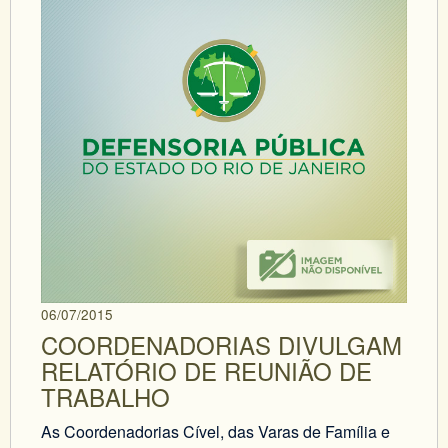
06/07/2015
COORDENADORIAS DIVULGAM
RELATÓRIO DE REUNIÃO DE
TRABALHO
As Coordenadorias Cível, das Varas de Família e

━━━━━━━━━━━━━━━━━━━━━━━━━━━━━━

- TASK
An exact restatement of the entries above is needed; no picture may appear in it.

- SOLUTION TO THIS TASK
06/07/2015
COORDENADORIAS DIVULGAM
RELATÓRIO DE REUNIÃO DE
TRABALHO
As Coordenadorias Cível, das Varas de Família e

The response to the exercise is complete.